Près de cinq mois se sont écoulés depuis l’imputation de Güemesdont l’avocat a soulevé une lettre au juge Peinado qui annule l’imputation. «La vérité et la vérité sont que la dame (Sonsoles Blanca, directrice des ressources humaines de l’IE) Gil de Antuñano n’a jamais dit que Mme Begoña Gómez Il sera embauché pour être l’épouse du président du gouvernement. « 

Maintenant, pourquoi le juge a-t-il convoqué la diligence de Careo avec laquelle il a menacé Güemes pour la première fois le 18 novembre 2024?

La raison est simple: Careo, fourni par la loi, exige une contradiction dans les témoignages.

Au-delà, c’est une diligence extraordinaire qui est pratiquée – à chaque fois moins – quand il n’y a pas d’autre moyen de connaître la vérité, quelle est la première chose qui se fait dans cette diligence? Eh bien, lisez ou maintenant la vision, ce que chacun des témoins ou des accusés a dit.

Par conséquent, le juge Peinado n’a pas convoqué cette carrière en cinq mois et demi entre Güemes et Gil de Antuñano sciemment. Parce que Si c’est le cas, il sera évident qu’il n’y a pas de contradiction lorsque les deux déclarations seront projetées.

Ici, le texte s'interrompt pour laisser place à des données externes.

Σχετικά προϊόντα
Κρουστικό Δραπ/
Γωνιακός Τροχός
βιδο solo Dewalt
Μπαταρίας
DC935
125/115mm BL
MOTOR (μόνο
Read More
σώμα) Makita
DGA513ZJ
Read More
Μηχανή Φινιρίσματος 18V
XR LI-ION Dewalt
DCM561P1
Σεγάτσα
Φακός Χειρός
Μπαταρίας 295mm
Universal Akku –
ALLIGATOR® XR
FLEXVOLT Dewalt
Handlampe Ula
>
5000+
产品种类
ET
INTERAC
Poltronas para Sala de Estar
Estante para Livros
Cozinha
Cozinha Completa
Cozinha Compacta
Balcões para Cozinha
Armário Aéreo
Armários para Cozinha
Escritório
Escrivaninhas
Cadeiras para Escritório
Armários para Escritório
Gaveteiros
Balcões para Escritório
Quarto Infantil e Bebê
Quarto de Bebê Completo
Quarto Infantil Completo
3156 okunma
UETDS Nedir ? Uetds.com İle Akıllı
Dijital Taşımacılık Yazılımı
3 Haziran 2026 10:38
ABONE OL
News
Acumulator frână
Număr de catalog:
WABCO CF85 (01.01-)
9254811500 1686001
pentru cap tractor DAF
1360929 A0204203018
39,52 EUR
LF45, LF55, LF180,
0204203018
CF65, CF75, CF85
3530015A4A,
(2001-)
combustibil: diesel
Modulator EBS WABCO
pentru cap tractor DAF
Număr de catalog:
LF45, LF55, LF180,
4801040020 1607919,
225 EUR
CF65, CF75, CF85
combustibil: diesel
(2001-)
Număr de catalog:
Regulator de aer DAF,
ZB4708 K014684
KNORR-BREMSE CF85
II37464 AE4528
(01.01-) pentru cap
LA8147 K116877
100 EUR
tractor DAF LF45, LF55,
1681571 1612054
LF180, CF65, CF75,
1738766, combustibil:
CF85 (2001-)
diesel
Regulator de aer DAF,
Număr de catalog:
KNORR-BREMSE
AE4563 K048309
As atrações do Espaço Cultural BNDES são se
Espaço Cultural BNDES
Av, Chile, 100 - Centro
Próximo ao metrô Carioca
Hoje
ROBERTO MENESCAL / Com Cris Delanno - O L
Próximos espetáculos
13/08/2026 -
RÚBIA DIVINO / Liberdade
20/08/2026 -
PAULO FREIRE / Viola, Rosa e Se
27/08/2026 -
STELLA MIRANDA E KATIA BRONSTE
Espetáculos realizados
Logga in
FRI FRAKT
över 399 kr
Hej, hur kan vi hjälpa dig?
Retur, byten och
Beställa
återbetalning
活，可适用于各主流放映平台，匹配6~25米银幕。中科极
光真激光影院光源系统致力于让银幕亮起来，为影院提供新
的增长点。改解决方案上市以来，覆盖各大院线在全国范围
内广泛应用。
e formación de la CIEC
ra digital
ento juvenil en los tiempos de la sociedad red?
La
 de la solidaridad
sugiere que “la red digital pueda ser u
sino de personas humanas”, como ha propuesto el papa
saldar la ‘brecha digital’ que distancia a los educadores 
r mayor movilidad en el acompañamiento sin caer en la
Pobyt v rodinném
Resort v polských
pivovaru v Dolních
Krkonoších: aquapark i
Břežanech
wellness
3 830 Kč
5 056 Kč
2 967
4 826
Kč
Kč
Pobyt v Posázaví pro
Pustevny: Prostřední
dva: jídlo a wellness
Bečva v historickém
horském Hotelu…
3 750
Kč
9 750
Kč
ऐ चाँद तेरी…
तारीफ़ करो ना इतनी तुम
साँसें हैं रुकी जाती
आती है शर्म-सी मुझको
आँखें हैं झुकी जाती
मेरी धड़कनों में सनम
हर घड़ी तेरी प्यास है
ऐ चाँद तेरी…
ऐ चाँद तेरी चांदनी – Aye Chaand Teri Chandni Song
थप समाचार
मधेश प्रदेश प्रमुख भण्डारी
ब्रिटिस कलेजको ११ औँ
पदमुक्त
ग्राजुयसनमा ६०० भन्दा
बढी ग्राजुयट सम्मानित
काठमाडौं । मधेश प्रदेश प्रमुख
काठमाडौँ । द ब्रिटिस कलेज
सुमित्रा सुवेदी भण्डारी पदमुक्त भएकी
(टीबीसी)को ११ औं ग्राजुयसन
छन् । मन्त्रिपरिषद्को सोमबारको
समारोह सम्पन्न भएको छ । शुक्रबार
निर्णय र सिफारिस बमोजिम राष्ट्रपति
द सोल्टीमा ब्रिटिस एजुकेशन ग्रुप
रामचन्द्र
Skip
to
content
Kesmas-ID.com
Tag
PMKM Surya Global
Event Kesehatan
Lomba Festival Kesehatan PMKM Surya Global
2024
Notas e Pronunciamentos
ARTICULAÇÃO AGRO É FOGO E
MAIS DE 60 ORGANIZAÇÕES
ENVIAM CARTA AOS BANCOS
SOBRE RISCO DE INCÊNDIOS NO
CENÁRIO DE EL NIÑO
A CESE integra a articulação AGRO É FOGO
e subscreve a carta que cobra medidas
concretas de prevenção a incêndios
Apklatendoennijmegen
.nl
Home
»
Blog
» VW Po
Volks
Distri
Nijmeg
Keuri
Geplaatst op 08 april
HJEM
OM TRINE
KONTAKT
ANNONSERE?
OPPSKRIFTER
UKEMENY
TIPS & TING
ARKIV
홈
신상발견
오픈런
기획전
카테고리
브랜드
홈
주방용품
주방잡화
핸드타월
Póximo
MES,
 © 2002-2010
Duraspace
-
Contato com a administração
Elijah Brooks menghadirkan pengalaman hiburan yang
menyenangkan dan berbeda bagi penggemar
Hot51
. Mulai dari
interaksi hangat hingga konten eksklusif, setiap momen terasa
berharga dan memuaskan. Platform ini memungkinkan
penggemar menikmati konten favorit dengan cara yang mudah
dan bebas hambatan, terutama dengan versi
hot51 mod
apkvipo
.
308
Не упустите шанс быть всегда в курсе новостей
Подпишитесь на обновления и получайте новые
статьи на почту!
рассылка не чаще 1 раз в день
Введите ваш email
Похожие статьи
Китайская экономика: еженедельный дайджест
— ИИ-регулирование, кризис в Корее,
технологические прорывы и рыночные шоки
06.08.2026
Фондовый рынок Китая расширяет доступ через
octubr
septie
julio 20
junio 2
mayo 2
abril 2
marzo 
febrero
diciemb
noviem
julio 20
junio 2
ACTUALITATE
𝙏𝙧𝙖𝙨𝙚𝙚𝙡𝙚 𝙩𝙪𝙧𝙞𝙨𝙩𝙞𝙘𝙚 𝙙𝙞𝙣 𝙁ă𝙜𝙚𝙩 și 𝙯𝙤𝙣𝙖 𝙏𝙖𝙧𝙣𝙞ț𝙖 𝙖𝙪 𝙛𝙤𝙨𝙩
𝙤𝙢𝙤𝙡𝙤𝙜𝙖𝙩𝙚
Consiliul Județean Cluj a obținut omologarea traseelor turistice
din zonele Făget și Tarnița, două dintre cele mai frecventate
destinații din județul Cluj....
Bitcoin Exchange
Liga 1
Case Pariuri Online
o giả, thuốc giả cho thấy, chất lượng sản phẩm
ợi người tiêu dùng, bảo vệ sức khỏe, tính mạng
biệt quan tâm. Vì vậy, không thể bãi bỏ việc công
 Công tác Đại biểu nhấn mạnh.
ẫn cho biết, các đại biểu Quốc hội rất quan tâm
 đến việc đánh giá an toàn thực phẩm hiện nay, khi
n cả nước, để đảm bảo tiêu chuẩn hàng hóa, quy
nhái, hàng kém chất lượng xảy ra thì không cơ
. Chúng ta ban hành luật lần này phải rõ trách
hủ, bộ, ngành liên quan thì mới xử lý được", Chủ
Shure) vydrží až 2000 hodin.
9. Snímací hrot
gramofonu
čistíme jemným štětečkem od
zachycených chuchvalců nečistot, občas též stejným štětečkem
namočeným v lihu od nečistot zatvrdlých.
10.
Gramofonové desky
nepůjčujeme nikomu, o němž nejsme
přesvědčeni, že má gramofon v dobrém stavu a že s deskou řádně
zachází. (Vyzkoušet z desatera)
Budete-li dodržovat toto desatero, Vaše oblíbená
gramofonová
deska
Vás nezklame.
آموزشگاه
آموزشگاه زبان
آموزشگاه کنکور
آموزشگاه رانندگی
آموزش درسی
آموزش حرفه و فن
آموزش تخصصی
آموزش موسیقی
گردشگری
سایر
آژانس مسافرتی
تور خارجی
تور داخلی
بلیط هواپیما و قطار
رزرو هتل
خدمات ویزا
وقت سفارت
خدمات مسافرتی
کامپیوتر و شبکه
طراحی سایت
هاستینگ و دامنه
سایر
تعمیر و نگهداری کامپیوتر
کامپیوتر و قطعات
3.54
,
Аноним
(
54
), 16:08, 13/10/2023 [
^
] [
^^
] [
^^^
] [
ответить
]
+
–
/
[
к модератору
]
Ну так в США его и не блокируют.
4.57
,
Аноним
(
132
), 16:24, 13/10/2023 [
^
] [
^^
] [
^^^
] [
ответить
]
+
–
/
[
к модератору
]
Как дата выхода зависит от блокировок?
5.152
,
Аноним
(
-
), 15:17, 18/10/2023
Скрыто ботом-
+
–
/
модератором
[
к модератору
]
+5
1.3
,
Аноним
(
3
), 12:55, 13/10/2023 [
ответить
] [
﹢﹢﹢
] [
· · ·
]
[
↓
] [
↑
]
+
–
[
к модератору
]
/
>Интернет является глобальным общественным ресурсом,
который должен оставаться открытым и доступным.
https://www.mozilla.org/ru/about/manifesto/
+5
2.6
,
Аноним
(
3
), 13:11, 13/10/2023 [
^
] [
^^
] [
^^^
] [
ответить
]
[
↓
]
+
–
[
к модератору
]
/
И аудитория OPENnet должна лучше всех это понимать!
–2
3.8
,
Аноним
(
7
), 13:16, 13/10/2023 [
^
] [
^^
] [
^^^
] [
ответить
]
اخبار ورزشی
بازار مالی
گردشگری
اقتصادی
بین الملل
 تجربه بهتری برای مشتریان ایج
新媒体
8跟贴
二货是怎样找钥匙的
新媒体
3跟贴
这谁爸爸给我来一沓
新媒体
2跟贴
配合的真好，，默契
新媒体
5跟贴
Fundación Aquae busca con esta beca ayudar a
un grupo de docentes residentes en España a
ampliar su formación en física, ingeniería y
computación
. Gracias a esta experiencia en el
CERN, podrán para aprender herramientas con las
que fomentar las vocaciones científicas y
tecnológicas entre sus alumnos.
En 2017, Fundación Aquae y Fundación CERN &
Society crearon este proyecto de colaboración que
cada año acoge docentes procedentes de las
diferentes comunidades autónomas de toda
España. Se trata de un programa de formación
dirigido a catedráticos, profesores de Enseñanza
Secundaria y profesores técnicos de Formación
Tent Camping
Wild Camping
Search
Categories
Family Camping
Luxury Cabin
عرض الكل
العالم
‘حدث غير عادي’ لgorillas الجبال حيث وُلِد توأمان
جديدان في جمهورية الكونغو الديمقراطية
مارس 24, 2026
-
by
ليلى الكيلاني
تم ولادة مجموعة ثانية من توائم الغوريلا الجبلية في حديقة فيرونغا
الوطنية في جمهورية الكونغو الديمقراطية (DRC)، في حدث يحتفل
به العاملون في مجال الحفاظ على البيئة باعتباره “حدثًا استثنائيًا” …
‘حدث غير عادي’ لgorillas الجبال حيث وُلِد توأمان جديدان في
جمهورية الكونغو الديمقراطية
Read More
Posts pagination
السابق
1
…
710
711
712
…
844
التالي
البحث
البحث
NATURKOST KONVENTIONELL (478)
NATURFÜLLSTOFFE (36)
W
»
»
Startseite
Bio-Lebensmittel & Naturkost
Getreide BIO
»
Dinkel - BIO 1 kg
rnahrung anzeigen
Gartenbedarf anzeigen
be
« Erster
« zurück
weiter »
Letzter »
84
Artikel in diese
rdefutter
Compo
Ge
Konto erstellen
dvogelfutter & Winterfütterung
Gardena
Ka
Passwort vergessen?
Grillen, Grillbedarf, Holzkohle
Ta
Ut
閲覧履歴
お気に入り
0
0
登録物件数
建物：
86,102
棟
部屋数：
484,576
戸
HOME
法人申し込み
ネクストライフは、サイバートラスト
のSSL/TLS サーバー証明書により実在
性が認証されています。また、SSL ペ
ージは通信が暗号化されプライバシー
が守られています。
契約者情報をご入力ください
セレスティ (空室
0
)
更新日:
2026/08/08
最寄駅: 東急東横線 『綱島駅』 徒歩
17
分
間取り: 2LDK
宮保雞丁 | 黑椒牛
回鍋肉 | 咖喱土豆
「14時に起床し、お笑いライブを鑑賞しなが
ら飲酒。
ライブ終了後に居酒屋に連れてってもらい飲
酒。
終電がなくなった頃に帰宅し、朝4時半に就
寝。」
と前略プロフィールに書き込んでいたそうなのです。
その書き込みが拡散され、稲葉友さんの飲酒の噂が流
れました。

Mais l’instructeur s’intéresse maintenant à un autre soin. Il a convoqué Raúl Díaz Silva le 14 mai. C’est la personne qui était dépendante du palais Moncloa Cristina Álvarez, Assistant Begoña Gómez. Et le même jour, il a ordonné une caresse entre Álvarez et celle qui, en 2018, il était vice-secrétaire de la présidence, Alfredo González. Il sera nécessaire de voir si cette carrière se produit enfin, car elle n’existe pas, selon la défense d’Álvarez, la contradiction dans ses témoignages.

Mais il convient de noter que le public de Madrid est en attente de prononcer contre l’appel de l’avocat d’Álvarez, José María de Pablo, Contre son imputation parce que, entre autres choses, « il n’informe pas avec les détails dus (ou sans lui) des faits qu’il attribue à mon sponsor ».

Le juge Juan Carlos Peinado a prolongé pour six mois supplémentaires les instructions le 16 avril. Et ce que l’on appelle généralement une cause générale, en l’espèce contre Begoña Gómez, dans ce cas, il est « généralement », par terre, mer et air, et nécessitera sûrement de nouvelles extensions – le plus proche du 16 octobre.

Déjà dans une affaire précédente, à la suite d’une plainte VOX contre la Sanoma Publishing House (anciennement Santillana) et deux de ses directeurs (pour un texte qui n’a pas été publié), le juge peigné a maintenu une instruction de deux ans et six mois.

Mais ce n’est pas par sa propre décision qui a mis fin. Il s’agissait du troisième article de la Cour de Madrid composé de magistrats Rosa Esperanza Rebollo (Président), d’Agustín Morales Pérez-Roldán et Antonio Llorente qui a convenu du licenciement libre des performances des trois plaintes le 28 novembre 2024.